(2)責任者は誰だ?

 青少年の凶悪事件が起き、今どきの子どもの“育ち”に世間の関心が集まるたび、必ず教育改革が話題となる。かつては、「学校での詰め込み教育が原因だ」と批判を浴び、“ゆとり教育”が打ち出された。それが昨今では、「学力の低下を招いた」と問題視されるようになってきた。そのたびに、現場の教師たちは右往左往する。

 1980年代に、中学校での校内暴力がピークを迎えた頃、私は小学校の教師をしていた。ある時、中学校の教師に、「小学校での指導に、問題があるのではないか」とぼやかれたことがあった。「今の中学生は、入学した時からすでに、昔とは違うやりにくさがある」というのが、その教師の言い分だった。
 1990年代に入り、今度は、小学校での学級崩壊やいじめの問題が深刻化してきた。そんな頃、一部の小学校教師の間では、「幼稚園での指導に原因があるのではないか」という声があがっていた。そもそも入学してきた時から、子どもの様子がおかしい。入学式の途中であきてしまい、椅子の上に乗って後ろを眺めだす子どもが一人や二人ではない。教室でも椅子に座っていられず、勝手に歩き回る子どもが大勢いる。昔の子どもは、こんなではなかった。
 現場の教師たちには、「学校教育が元凶だ」という声があがるたび、空しさを覚える。もちろん、学校の教育体制にも改善の余地はあるだろう。しかし、そもそもスタートの時点で子どもがおかしいのだから、原因は入学以前にあるはずだ。かくて、中学校の教師は小学校を疑い、小学校の教師は幼稚園や保育園のせいではないかと疑う。

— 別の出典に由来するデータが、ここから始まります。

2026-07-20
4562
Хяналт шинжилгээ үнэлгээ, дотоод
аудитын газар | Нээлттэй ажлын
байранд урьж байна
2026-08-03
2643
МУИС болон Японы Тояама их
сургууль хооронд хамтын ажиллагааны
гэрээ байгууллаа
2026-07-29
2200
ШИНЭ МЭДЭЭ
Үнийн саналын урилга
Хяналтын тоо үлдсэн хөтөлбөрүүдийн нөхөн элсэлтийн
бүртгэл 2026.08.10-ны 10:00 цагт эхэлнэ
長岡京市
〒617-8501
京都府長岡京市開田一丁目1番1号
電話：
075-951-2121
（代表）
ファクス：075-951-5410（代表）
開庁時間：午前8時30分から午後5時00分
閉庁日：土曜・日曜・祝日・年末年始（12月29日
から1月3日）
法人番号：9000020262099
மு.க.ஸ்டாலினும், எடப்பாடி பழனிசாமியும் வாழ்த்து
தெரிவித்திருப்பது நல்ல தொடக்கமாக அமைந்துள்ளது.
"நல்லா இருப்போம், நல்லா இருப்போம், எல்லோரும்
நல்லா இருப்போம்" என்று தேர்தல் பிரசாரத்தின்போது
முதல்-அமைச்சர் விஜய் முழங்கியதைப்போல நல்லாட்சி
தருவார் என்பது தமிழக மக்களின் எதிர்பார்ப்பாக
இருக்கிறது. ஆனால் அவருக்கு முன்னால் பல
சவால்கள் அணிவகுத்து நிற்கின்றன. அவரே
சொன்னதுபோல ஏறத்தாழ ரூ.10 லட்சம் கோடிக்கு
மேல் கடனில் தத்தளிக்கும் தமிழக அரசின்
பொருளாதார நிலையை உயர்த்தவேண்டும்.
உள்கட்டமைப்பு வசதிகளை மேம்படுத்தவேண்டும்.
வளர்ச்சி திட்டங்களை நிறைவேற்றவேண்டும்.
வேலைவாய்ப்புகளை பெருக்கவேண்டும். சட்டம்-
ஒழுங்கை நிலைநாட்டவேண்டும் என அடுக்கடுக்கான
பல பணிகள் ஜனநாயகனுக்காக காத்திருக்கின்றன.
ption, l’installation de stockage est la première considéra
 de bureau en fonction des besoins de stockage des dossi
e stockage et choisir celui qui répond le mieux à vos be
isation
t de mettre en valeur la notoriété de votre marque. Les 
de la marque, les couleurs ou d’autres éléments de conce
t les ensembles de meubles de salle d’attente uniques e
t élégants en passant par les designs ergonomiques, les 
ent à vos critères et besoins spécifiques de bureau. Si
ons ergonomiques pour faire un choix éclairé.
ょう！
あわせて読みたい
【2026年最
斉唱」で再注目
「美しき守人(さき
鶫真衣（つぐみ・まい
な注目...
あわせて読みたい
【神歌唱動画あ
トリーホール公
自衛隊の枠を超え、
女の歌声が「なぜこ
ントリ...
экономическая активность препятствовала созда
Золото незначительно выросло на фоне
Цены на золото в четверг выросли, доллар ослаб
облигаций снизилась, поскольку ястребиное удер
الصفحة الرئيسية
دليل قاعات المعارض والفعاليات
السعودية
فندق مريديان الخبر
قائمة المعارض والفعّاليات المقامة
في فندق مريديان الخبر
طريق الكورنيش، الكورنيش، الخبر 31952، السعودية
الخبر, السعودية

 それでは子どもの変質の原因は、幼稚園や保育園の指導のあり方にあるのだろうか。幼稚園では、1990年代に、“自由保育”の考え方が急速に広まった。画一的なカリキュラムに縛りつけるのではなく、子どもの自由な発想や自主性を重んじようという指導方法である。「自由保育によって、しつけがおろそかになったから、小学校の教師が苦労するのだ」という声に対して、幼稚園のベテラン教師たちは言う。「入園の時から、昔の子どもとは違うので、私たちも苦労しているのです」。
 そもそも入園時から、従来のカリキュラムには乗ってこられない子どもが増えてきた。その状況に対応するための“苦肉の策”という側面が、自由保育全盛の陰にあるのだという。「今の母親は、昔とずいぶん変わってきましたからねえ。親の育て方が、一番の問題なのではないでしょうか」。
 かくして責任者捜しの矢は、中学校、小学校、幼稚園を経て、母親へと突き刺さる。子どもの変質の原因は、親の育て方にあるのだろうか?

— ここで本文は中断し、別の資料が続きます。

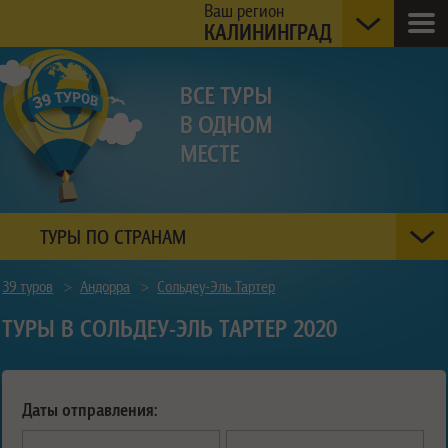
Ваш регион
КАЛИНИНГРАД
ТУРЫ ПО СТРАНАМ
39 туров
>
Андорра
>
Сольдеу-Эль Тартер
ТУРЫ В СОЛЬДЕУ-ЭЛЬ ТАРТЕР 2020
Даты отправления:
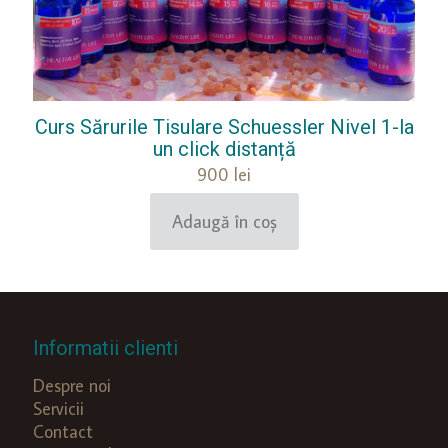
Curs Sărurile Tisulare Schuessler Nivel 1-la
un click distanță
900
lei
Adaugă în coș
Informatii clienti
Despre noi
Servicii
Contact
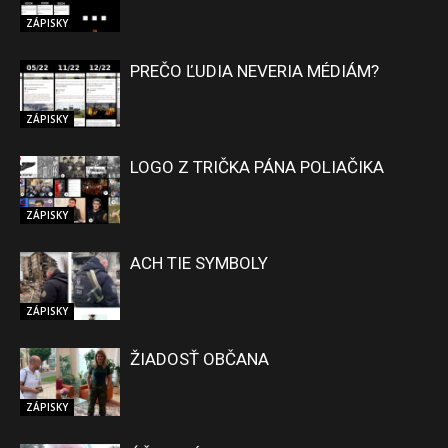
ZÁPISKY
PREČO ĽUDIA NEVERIA MÉDIÁM?
ZÁPISKY
LOGO Z TRIČKA PÁNA POLIAČIKA
ZÁPISKY
ACH TIE SYMBOLY
ZÁPISKY
ŽIADOSŤ OBČANA
ZÁPISKY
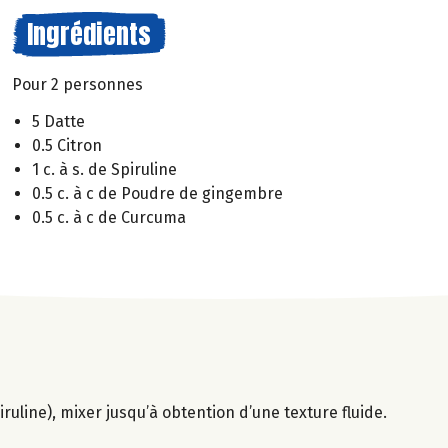
Ingrédients
Pour 2 personnes
5 Datte
0.5 Citron
1 c. à s. de Spiruline
0.5 c. à c de Poudre de gingembre
0.5 c. à c de Curcuma
ruline), mixer jusqu’à obtention d’une texture fluide.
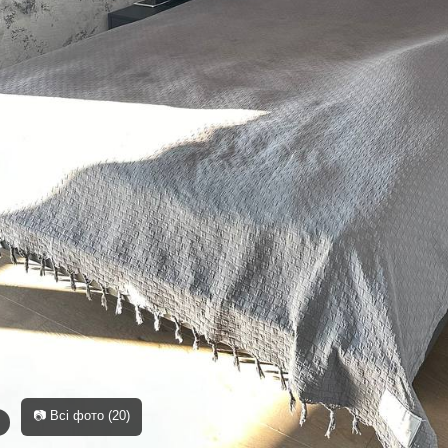
📷 Всі фото (20)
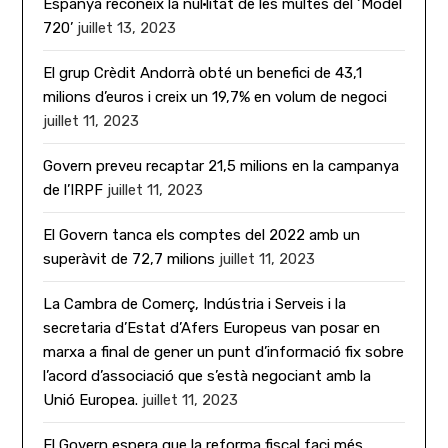
Espanya reconeix la nul·litat de les multes del ‘Model
720’
juillet 13, 2023
El grup Crèdit Andorrà obté un benefici de 43,1
milions d’euros i creix un 19,7% en volum de negoci
juillet 11, 2023
Govern preveu recaptar 21,5 milions en la campanya
de l’IRPF
juillet 11, 2023
El Govern tanca els comptes del 2022 amb un
superàvit de 72,7 milions
juillet 11, 2023
La Cambra de Comerç, Indústria i Serveis i la
secretaria d’Estat d’Afers Europeus van posar en
marxa a final de gener un punt d’informació fix sobre
l’acord d’associació que s’està negociant amb la
Unió Europea.
juillet 11, 2023
El Govern espera que la reforma fiscal faci més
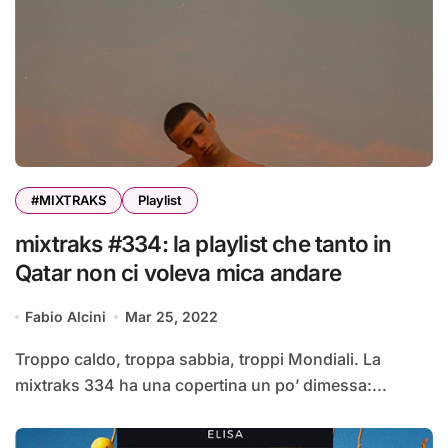
#MIXTRAKS
Playlist
mixtraks #334: la playlist che tanto in
Qatar non ci voleva mica andare
Fabio Alcini
Mar 25, 2022
Troppo caldo, troppa sabbia, troppi Mondiali. La
mixtraks 334 ha una copertina un po’ dimessa:...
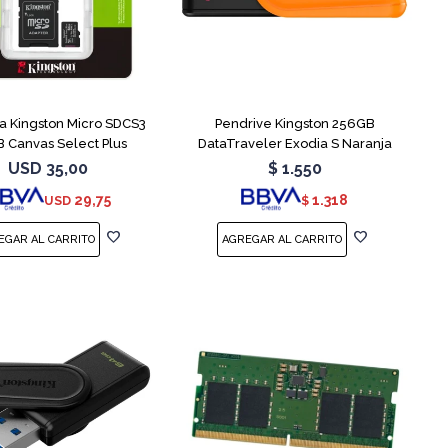
 Kingston Micro SDCS3
Pendrive Kingston 256GB
 Canvas Select Plus
DataTraveler Exodia S Naranja
USD
35,00
$
1.550
29,75
1.318
USD
$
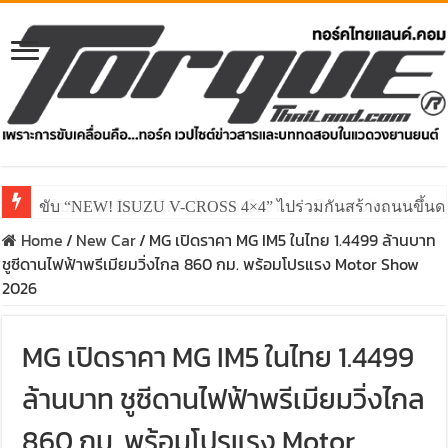
ขับ “NEW! ISUZU V-CROSS 4×4” ไปร่วมกันสร้างถนนขึ้นดอย
Home
/
New Car
/
MG เปิดราคา MG IM5 ในไทย 1.4499 ล้านบาท
ชูซีดานไฟฟ้าพรีเมียมวิ่งไกล 860 กม. พร้อมโปรแรง Motor Show
2026
MG เปิดราคา MG IM5 ในไทย 1.4499
ล้านบาท ชูซีดานไฟฟ้าพรีเมียมวิ่งไกล
860 กม. พร้อมโปรแรง Motor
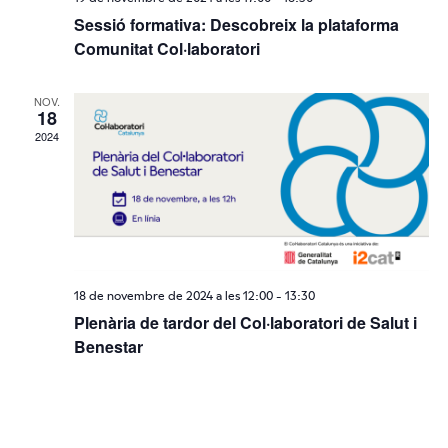
Sessió formativa: Descobreix la plataforma
Comunitat Col·laboratori
NOV.
18
2024
18 de novembre de 2024 a les 12:00
-
13:30
Plenària de tardor del Col·laboratori de Salut i
Benestar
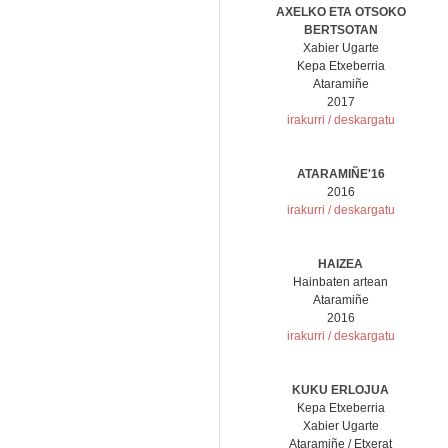
AXELKO ETA OTSOKO
BERTSOTAN
Xabier Ugarte
Kepa Etxeberria
Ataramiñe
2017
irakurri / deskargatu
ATARAMIÑE'16
2016
irakurri / deskargatu
HAIZEA
Hainbaten artean
Ataramiñe
2016
irakurri / deskargatu
KUKU ERLOJUA
Kepa Etxeberria
Xabier Ugarte
Ataramiñe / Etxerat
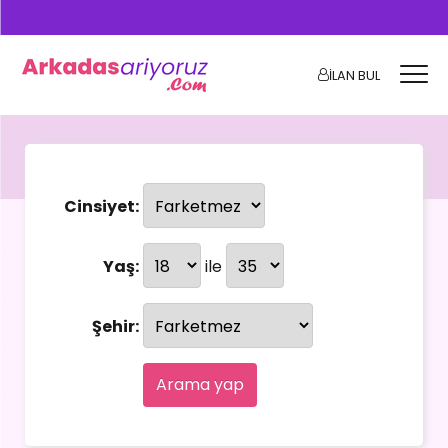
İLAN BUL
Cinsiyet:
Yaş:
ile
Şehir:
Arama yap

 現場の教師たちが口を揃えて言うのは、親のタイプの二極化だ。昔も、それなりに無神経な親はいたし、神経質な親もいた。しかし大多数は、そのどちらの極端でもない“普通の親”だった。
 ところが今は、子どもに対する配慮に欠け、まるで自分が“子ども”のように傍若無人に振る舞う“とんでもない親”が確実に増えている。その一方で、子どもの一挙手一投足を気にしすぎ、親としての重圧にあえぐ“まじめすぎる親”も増えているのだという。
 “とんでもない親”の子どもに、様々な問題が生じてくるであろうことは容易に想像できる。それでは“まじめすぎる親”に対しては、「気にしすぎないように」とアドバイスしていれば、事足りるのだろうか。

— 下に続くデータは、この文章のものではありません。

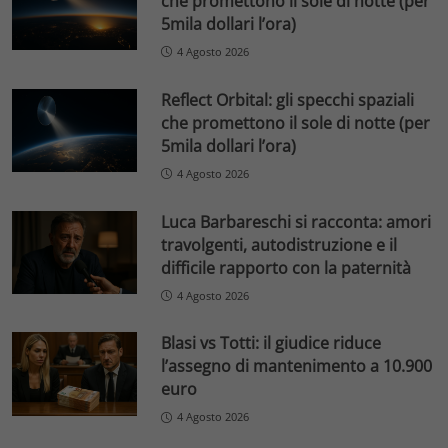
che promettono il sole di notte (per
5mila dollari l’ora)
4 Agosto 2026
Reflect Orbital: gli specchi spaziali
che promettono il sole di notte (per
5mila dollari l’ora)
4 Agosto 2026
Luca Barbareschi si racconta: amori
travolgenti, autodistruzione e il
difficile rapporto con la paternità
4 Agosto 2026
Blasi vs Totti: il giudice riduce
l’assegno di mantenimento a 10.900
euro
4 Agosto 2026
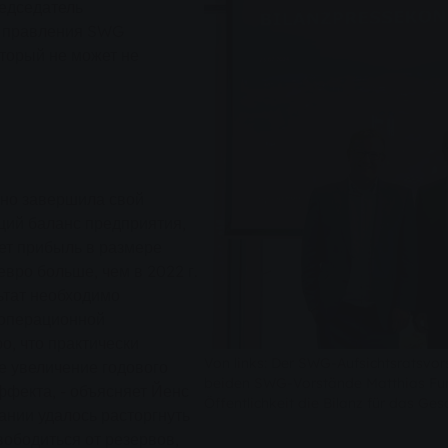
едседатель
а правления SWG
оторый не может не
но завершила свой
ущий баланс предприятия,
ет прибыль в размере
евро больше, чем в 2022 г.
ьтат необходимо
 операционной
о, что практически
Von links: Der SWG-Aufsichtsratsvor
ое увеличение годового
beiden SWG-Vorstände Matthias Fun
ффекта, - объясняет Йенс
Öffentlichkeit die Bilanz für das Ges
нии удалось расторгнуть
ободиться от резервов,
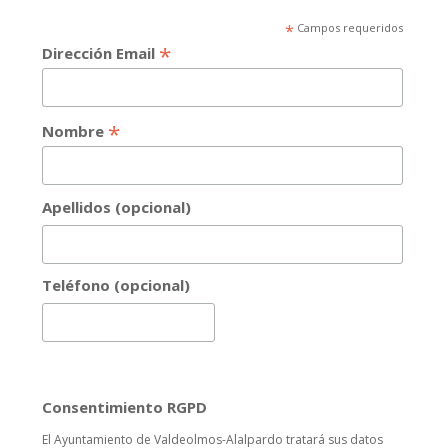
*
Campos requeridos
*
Dirección Email
*
Nombre
Apellidos (opcional)
Teléfono (opcional)
Consentimiento RGPD
El Ayuntamiento de Valdeolmos-Alalpardo tratará sus datos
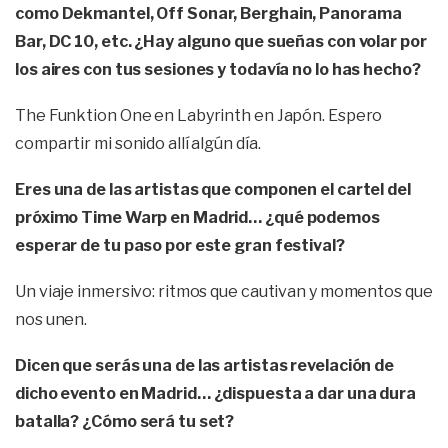
como Dekmantel, Off Sonar, Berghain, Panorama
Bar, DC 10, etc. ¿Hay alguno que sueñas con volar por
los aires con tus sesiones y todavía no lo has hecho?
The Funktion One en Labyrinth en Japón. Espero
compartir mi sonido allí algún día.
Eres una de las artistas que componen el cartel del
próximo Time Warp en Madrid… ¿qué podemos
esperar de tu paso por este gran festival?
Un viaje inmersivo: ritmos que cautivan y momentos que
nos unen.
Dicen que serás una de las artistas revelación de
dicho evento en Madrid… ¿dispuesta a dar una dura
batalla? ¿Cómo será tu set?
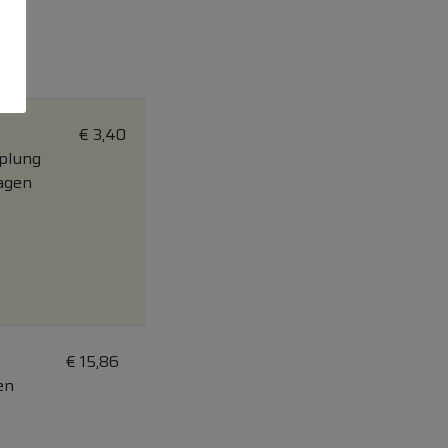
€
3,40
pplung
Tagen
€
15,86
en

 相談室を訪れるのは、子育てに行きづまっている現状をなんとか打開したいと思って来るのだから、大半はまじめな親だ。「気にしすぎ」の傾向をもつ親もいる。
 しかし、よく話を聞いてみると、大半のケースでは、「気にしすぎてしまうのも、無理もない経過」がある。つまり、親の育て方うんぬんの前に、もともと「育てにくい子ども」だったために、悪循環に陥ってしまったのである。